Tuesday, November 30, 2010

Can Nevada’s Black Rock playa survive Burning Man?

The Black Rock Playa is an exceptional place. Stretching across about 200 square miles, the sandy stretch of Black Rock Desert is as flat as a tabletop. Often flooded in winter, it's dusty dry come summer. Silent, empty and harsh, few places like it exist on the planet. "It's a really special place," said Ken Adams, a geologist with the Desert Research Institute in Reno. "What makes the Black Rock Desert playa unique is its size, its smoothness and its flatness." But if the ancient lake bed is unique in its nature, there's more to it. Much more. For the past 20 years, the playa has been home to the Burning Man annual counterculture art festival. Desert silence is replaced with costumed desert craziness, culminating with the burning of the towering effigy of "The Man." Last year's event, climaxing over Labor Day weekend, attracted more than 51,000 people to the remote playa about 120 miles northeast of Reno.
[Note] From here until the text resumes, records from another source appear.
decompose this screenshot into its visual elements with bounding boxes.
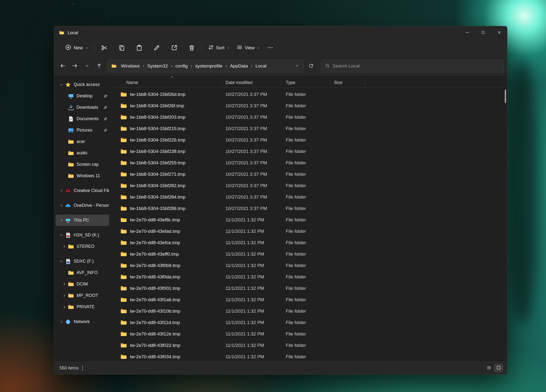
column-header-size[interactable]: Size xyxy=(334,80,342,85)
column-separator[interactable] xyxy=(330,79,330,85)
copy-button[interactable] xyxy=(115,42,129,54)
file-row[interactable]: tw-2e70-dd8-43f10b.tmp11/1/2021 1:32 PMF… xyxy=(111,305,504,317)
sidebar-item-network[interactable]: Network xyxy=(56,316,109,327)
titlebar[interactable]: Local xyxy=(54,26,507,39)
sidebar-item-downloads[interactable]: Downloads xyxy=(56,102,109,113)
sort-button[interactable]: Sort xyxy=(205,42,233,54)
file-row[interactable]: tw-1bb8-5304-15bf286.tmp10/27/2021 3:37 … xyxy=(111,203,504,214)
scrollbar-thumb[interactable] xyxy=(505,90,506,103)
sidebar-item-private[interactable]: PRIVATE xyxy=(56,301,109,313)
column-header-type[interactable]: Type xyxy=(286,80,295,85)
file-row[interactable]: tw-2e70-dd8-43f11d.tmp11/1/2021 1:32 PMF… xyxy=(111,317,504,328)
file-row[interactable]: tw-2e70-dd8-43f0b9.tmp11/1/2021 1:32 PMF… xyxy=(111,260,504,271)
sidebar-item-screen-cap[interactable]: Screen cap xyxy=(56,159,109,170)
breadcrumb-separator[interactable] xyxy=(170,65,173,68)
file-row[interactable]: tw-1bb8-5304-15bf26f.tmp10/27/2021 3:37 … xyxy=(111,100,504,111)
file-row[interactable]: tw-1bb8-5304-15bf238.tmp10/27/2021 3:37 … xyxy=(111,146,504,157)
details-view-button[interactable] xyxy=(485,365,493,372)
file-row[interactable]: tw-2e70-dd8-43f001.tmp11/1/2021 1:32 PMF… xyxy=(111,283,504,294)
sidebar-item-pictures[interactable]: Pictures xyxy=(56,125,109,136)
search-box[interactable] xyxy=(321,60,504,72)
chevron-right-toggle[interactable] xyxy=(58,204,65,207)
share-button[interactable] xyxy=(167,42,181,54)
file-row[interactable]: tw-2e70-dd8-43f12e.tmp11/1/2021 1:32 PMF… xyxy=(111,328,504,340)
refresh-button[interactable] xyxy=(305,60,317,72)
sidebar-item-avf-info[interactable]: AVF_INFO xyxy=(56,267,109,278)
sidebar-item-quick-access[interactable]: Quick access xyxy=(56,79,109,90)
sidebar-item-stereo[interactable]: STEREO xyxy=(56,241,109,252)
file-row[interactable]: tw-2e70-dd8-43f022.tmp11/1/2021 1:32 PMF… xyxy=(111,340,504,351)
paste-button[interactable] xyxy=(132,42,146,54)
file-row[interactable]: tw-1bb8-5304-15bf26d.tmp10/27/2021 3:37 … xyxy=(111,89,504,100)
back-button[interactable] xyxy=(57,60,68,72)
address-bar[interactable]: WindowsSystem32configsystemprofileAppDat… xyxy=(108,60,303,72)
file-row[interactable]: tw-1bb8-5304-15bf226.tmp10/27/2021 3:37 … xyxy=(111,134,504,146)
file-row[interactable]: tw-1bb8-5304-15bf203.tmp10/27/2021 3:37 … xyxy=(111,111,504,123)
sidebar-item-creative-cloud-files[interactable]: Creative Cloud Files xyxy=(56,185,109,196)
rename-button[interactable] xyxy=(150,42,164,54)
breadcrumb-separator[interactable] xyxy=(190,65,193,68)
file-row[interactable]: tw-2e70-dd8-43efad.tmp11/1/2021 1:32 PMF… xyxy=(111,225,504,237)
chevron-right-toggle[interactable] xyxy=(61,294,68,297)
file-row[interactable]: tw-2e70-dd8-43ef8c.tmp11/1/2021 1:32 PMF… xyxy=(111,214,504,225)
column-header-name[interactable]: Name xyxy=(126,80,138,85)
search-input[interactable] xyxy=(333,63,500,69)
column-separator[interactable] xyxy=(281,79,281,85)
new-button[interactable]: New xyxy=(62,42,91,54)
sidebar-item-acer[interactable]: acer xyxy=(56,136,109,147)
chevron-right-toggle[interactable] xyxy=(61,282,68,286)
breadcrumb-segment-systemprofile[interactable]: systemprofile xyxy=(193,62,224,70)
file-row[interactable]: tw-1bb8-5304-15bf271.tmp10/27/2021 3:37 … xyxy=(111,168,504,180)
forward-button[interactable] xyxy=(69,60,80,72)
chevron-right-toggle[interactable] xyxy=(58,320,65,324)
breadcrumb-segment-appdata[interactable]: AppData xyxy=(228,62,250,70)
file-row[interactable]: tw-2e70-dd8-43f1a6.tmp11/1/2021 1:32 PMF… xyxy=(111,294,504,305)
close-button[interactable] xyxy=(491,26,507,39)
delete-button[interactable] xyxy=(185,42,199,54)
chevron-down-toggle[interactable] xyxy=(58,259,65,263)
sidebar-item-this-pc[interactable]: This PC xyxy=(56,215,109,226)
breadcrumb-separator[interactable] xyxy=(225,65,228,68)
file-row[interactable]: tw-2e70-dd8-43f0da.tmp11/1/2021 1:32 PMF… xyxy=(111,271,504,283)
sidebar-item-dcim[interactable]: DCIM xyxy=(56,278,109,290)
chevron-right-toggle[interactable] xyxy=(58,189,65,192)
column-separator[interactable] xyxy=(365,79,365,85)
breadcrumb-separator[interactable] xyxy=(250,65,253,68)
sidebar-item-windows-11[interactable]: Windows 11 xyxy=(56,170,109,182)
chevron-down-toggle[interactable] xyxy=(58,83,65,86)
breadcrumb-segment-system32[interactable]: System32 xyxy=(145,62,170,70)
sidebar-item-h1n-sd-k[interactable]: H1N_SD (K:) xyxy=(56,229,109,241)
sidebar-item-documents[interactable]: Documents xyxy=(56,113,109,125)
column-separator[interactable] xyxy=(222,79,222,85)
minimize-button[interactable] xyxy=(459,26,475,39)
large-icons-view-button[interactable] xyxy=(494,365,503,372)
breadcrumb-segment-config[interactable]: config xyxy=(173,62,190,70)
file-row[interactable]: tw-1bb8-5304-15bf259.tmp10/27/2021 3:37 … xyxy=(111,157,504,168)
breadcrumb-segment-local[interactable]: Local xyxy=(253,62,268,70)
file-row[interactable]: tw-1bb8-5304-15bf284.tmp10/27/2021 3:37 … xyxy=(111,191,504,203)
sidebar-item-mp-root[interactable]: MP_ROOT xyxy=(56,290,109,301)
vertical-scrollbar[interactable] xyxy=(504,77,506,361)
chevron-right-toggle[interactable] xyxy=(58,218,65,222)
column-header-date-modified[interactable]: Date modified xyxy=(225,80,252,85)
sidebar-item-audio[interactable]: audio xyxy=(56,147,109,159)
file-row[interactable]: tw-1bb8-5304-15bf282.tmp10/27/2021 3:37 … xyxy=(111,180,504,191)
view-button[interactable]: View xyxy=(233,42,263,54)
breadcrumb-separator[interactable] xyxy=(142,65,145,68)
more-options-button[interactable] xyxy=(263,42,277,54)
file-row[interactable]: tw-2e70-dd8-43f034.tmp11/1/2021 1:32 PMF… xyxy=(111,351,504,362)
sidebar-item-desktop[interactable]: Desktop xyxy=(56,90,109,102)
breadcrumb-segment-windows[interactable]: Windows xyxy=(119,62,142,70)
chevron-right-toggle[interactable] xyxy=(61,305,68,309)
address-dropdown-button[interactable] xyxy=(294,62,300,70)
sidebar-item-sdxc-f[interactable]: SDXC (F:) xyxy=(56,256,109,267)
file-row[interactable]: tw-2e70-dd8-43efce.tmp11/1/2021 1:32 PMF… xyxy=(111,237,504,248)
recent-locations-button[interactable] xyxy=(81,60,93,72)
sidebar-item-onedrive-personal[interactable]: OneDrive - Personal xyxy=(56,200,109,211)
file-row[interactable]: tw-1bb8-5304-15bf215.tmp10/27/2021 3:37 … xyxy=(111,123,504,134)
chevron-right-toggle[interactable] xyxy=(61,245,68,248)
file-row[interactable]: tw-2e70-dd8-43eff0.tmp11/1/2021 1:32 PMF… xyxy=(111,248,504,260)
maximize-button[interactable] xyxy=(475,26,491,39)
cut-button[interactable] xyxy=(97,42,111,54)
chevron-down-toggle[interactable] xyxy=(58,233,65,237)
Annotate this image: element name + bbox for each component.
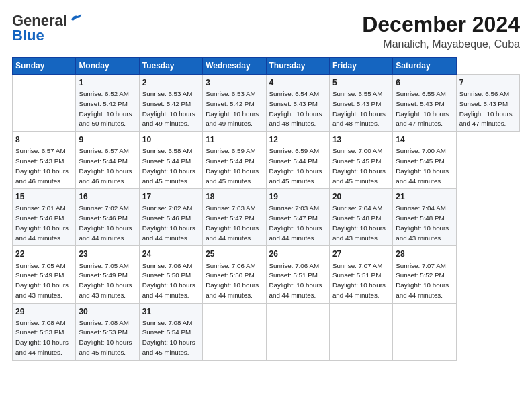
calendar-week-row: 22Sunrise: 7:05 AMSunset: 5:49 PMDayligh… [13, 246, 520, 303]
day-number: 23 [79, 248, 136, 259]
table-row: 15Sunrise: 7:01 AMSunset: 5:46 PMDayligh… [13, 189, 76, 246]
day-number: 14 [396, 134, 453, 145]
day-number: 26 [269, 248, 326, 259]
col-wednesday: Wednesday [203, 58, 266, 75]
day-info: Sunrise: 6:53 AMSunset: 5:42 PMDaylight:… [142, 90, 195, 127]
day-info: Sunrise: 7:08 AMSunset: 5:53 PMDaylight:… [79, 319, 132, 356]
day-number: 3 [206, 77, 263, 88]
day-number: 9 [79, 134, 136, 145]
calendar-week-row: 29Sunrise: 7:08 AMSunset: 5:53 PMDayligh… [13, 303, 520, 360]
col-saturday: Saturday [393, 58, 456, 75]
day-number: 4 [269, 77, 326, 88]
table-row [329, 303, 392, 360]
table-row: 6Sunrise: 6:55 AMSunset: 5:43 PMDaylight… [393, 75, 456, 132]
day-info: Sunrise: 7:08 AMSunset: 5:54 PMDaylight:… [142, 319, 195, 356]
day-info: Sunrise: 7:07 AMSunset: 5:51 PMDaylight:… [332, 262, 386, 299]
day-info: Sunrise: 7:03 AMSunset: 5:47 PMDaylight:… [206, 204, 259, 241]
table-row: 5Sunrise: 6:55 AMSunset: 5:43 PMDaylight… [329, 75, 392, 132]
col-sunday: Sunday [13, 58, 76, 75]
table-row: 22Sunrise: 7:05 AMSunset: 5:49 PMDayligh… [13, 246, 76, 303]
table-row: 28Sunrise: 7:07 AMSunset: 5:52 PMDayligh… [393, 246, 456, 303]
table-row: 20Sunrise: 7:04 AMSunset: 5:48 PMDayligh… [329, 189, 392, 246]
day-info: Sunrise: 6:54 AMSunset: 5:43 PMDaylight:… [269, 90, 322, 127]
table-row: 26Sunrise: 7:06 AMSunset: 5:51 PMDayligh… [266, 246, 329, 303]
day-number: 11 [206, 134, 263, 145]
day-number: 27 [332, 248, 390, 259]
day-info: Sunrise: 6:52 AMSunset: 5:42 PMDaylight:… [79, 90, 132, 127]
day-number: 16 [79, 191, 136, 202]
subtitle: Manalich, Mayabeque, Cuba [362, 38, 520, 50]
day-info: Sunrise: 7:00 AMSunset: 5:45 PMDaylight:… [332, 147, 386, 184]
day-info: Sunrise: 6:55 AMSunset: 5:43 PMDaylight:… [332, 90, 386, 127]
table-row: 3Sunrise: 6:53 AMSunset: 5:42 PMDaylight… [203, 75, 266, 132]
day-number: 15 [15, 191, 73, 202]
table-row: 2Sunrise: 6:53 AMSunset: 5:42 PMDaylight… [139, 75, 202, 132]
table-row: 9Sunrise: 6:57 AMSunset: 5:44 PMDaylight… [76, 132, 139, 189]
day-number: 30 [79, 306, 136, 317]
day-info: Sunrise: 7:02 AMSunset: 5:46 PMDaylight:… [142, 204, 195, 241]
day-info: Sunrise: 6:57 AMSunset: 5:43 PMDaylight:… [15, 147, 69, 184]
day-info: Sunrise: 7:08 AMSunset: 5:53 PMDaylight:… [15, 319, 69, 356]
table-row: 31Sunrise: 7:08 AMSunset: 5:54 PMDayligh… [139, 303, 202, 360]
day-number: 22 [15, 248, 73, 259]
day-info: Sunrise: 7:03 AMSunset: 5:47 PMDaylight:… [269, 204, 322, 241]
day-info: Sunrise: 6:55 AMSunset: 5:43 PMDaylight:… [396, 90, 449, 127]
table-row: 1Sunrise: 6:52 AMSunset: 5:42 PMDaylight… [76, 75, 139, 132]
day-number: 12 [269, 134, 326, 145]
table-row: 25Sunrise: 7:06 AMSunset: 5:50 PMDayligh… [203, 246, 266, 303]
day-number: 10 [142, 134, 200, 145]
table-row [203, 303, 266, 360]
day-info: Sunrise: 6:57 AMSunset: 5:44 PMDaylight:… [79, 147, 132, 184]
day-number: 24 [142, 248, 200, 259]
logo: General Blue [12, 12, 83, 44]
col-tuesday: Tuesday [139, 58, 202, 75]
table-row: 11Sunrise: 6:59 AMSunset: 5:44 PMDayligh… [203, 132, 266, 189]
day-number: 19 [269, 191, 326, 202]
day-number: 20 [332, 191, 390, 202]
table-row: 16Sunrise: 7:02 AMSunset: 5:46 PMDayligh… [76, 189, 139, 246]
table-row: 7Sunrise: 6:56 AMSunset: 5:43 PMDaylight… [456, 75, 519, 132]
day-number: 13 [332, 134, 390, 145]
logo-bird-icon [69, 13, 83, 26]
day-number: 28 [396, 248, 453, 259]
table-row: 10Sunrise: 6:58 AMSunset: 5:44 PMDayligh… [139, 132, 202, 189]
day-info: Sunrise: 6:58 AMSunset: 5:44 PMDaylight:… [142, 147, 195, 184]
table-row: 14Sunrise: 7:00 AMSunset: 5:45 PMDayligh… [393, 132, 456, 189]
main-title: December 2024 [362, 12, 520, 37]
day-info: Sunrise: 7:02 AMSunset: 5:46 PMDaylight:… [79, 204, 132, 241]
day-number: 7 [459, 77, 517, 88]
table-row [266, 303, 329, 360]
day-info: Sunrise: 6:53 AMSunset: 5:42 PMDaylight:… [206, 90, 259, 127]
calendar-header-row: Sunday Monday Tuesday Wednesday Thursday… [13, 58, 520, 75]
table-row: 13Sunrise: 7:00 AMSunset: 5:45 PMDayligh… [329, 132, 392, 189]
table-row: 19Sunrise: 7:03 AMSunset: 5:47 PMDayligh… [266, 189, 329, 246]
table-row: 24Sunrise: 7:06 AMSunset: 5:50 PMDayligh… [139, 246, 202, 303]
logo-blue: Blue [12, 27, 44, 44]
col-friday: Friday [329, 58, 392, 75]
day-info: Sunrise: 7:06 AMSunset: 5:51 PMDaylight:… [269, 262, 322, 299]
day-info: Sunrise: 7:07 AMSunset: 5:52 PMDaylight:… [396, 262, 449, 299]
day-info: Sunrise: 6:56 AMSunset: 5:43 PMDaylight:… [459, 90, 513, 127]
table-row: 23Sunrise: 7:05 AMSunset: 5:49 PMDayligh… [76, 246, 139, 303]
day-info: Sunrise: 7:01 AMSunset: 5:46 PMDaylight:… [15, 204, 69, 241]
day-info: Sunrise: 7:04 AMSunset: 5:48 PMDaylight:… [332, 204, 386, 241]
day-number: 8 [15, 134, 73, 145]
page-header: General Blue December 2024 Manalich, May… [12, 12, 520, 50]
table-row: 27Sunrise: 7:07 AMSunset: 5:51 PMDayligh… [329, 246, 392, 303]
col-thursday: Thursday [266, 58, 329, 75]
day-info: Sunrise: 7:05 AMSunset: 5:49 PMDaylight:… [15, 262, 69, 299]
day-number: 25 [206, 248, 263, 259]
table-row: 12Sunrise: 6:59 AMSunset: 5:44 PMDayligh… [266, 132, 329, 189]
table-row: 21Sunrise: 7:04 AMSunset: 5:48 PMDayligh… [393, 189, 456, 246]
day-info: Sunrise: 7:06 AMSunset: 5:50 PMDaylight:… [142, 262, 195, 299]
day-number: 2 [142, 77, 200, 88]
table-row: 8Sunrise: 6:57 AMSunset: 5:43 PMDaylight… [13, 132, 76, 189]
day-info: Sunrise: 7:06 AMSunset: 5:50 PMDaylight:… [206, 262, 259, 299]
table-row: 30Sunrise: 7:08 AMSunset: 5:53 PMDayligh… [76, 303, 139, 360]
day-number: 31 [142, 306, 200, 317]
day-number: 1 [79, 77, 136, 88]
day-number: 21 [396, 191, 453, 202]
day-number: 5 [332, 77, 390, 88]
calendar-table: Sunday Monday Tuesday Wednesday Thursday… [12, 57, 520, 361]
empty-cell [13, 75, 76, 132]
The festival's organizer, Black Rock City LLC, is asking the federal Bureau of Land Management to issue a five-year permit to continue Burning Man on about 4,400 acres of public land from 2011 to 2015. It would increase the number of people potentially attending the event to 60,000...more

Will BLM do a "Rapid Ecoregional Assessment" or just a plain old EIS?

Everybody should be watching to see how the "landscape" approach handles this.

Better have the BLM Critical Infrastructure Crisis Response Team there too. After consulting with the vast supply of intelligence sources available to The Westerner, I can almost guarantee there...will...be...pot at this function. No dams in sight, but you never know.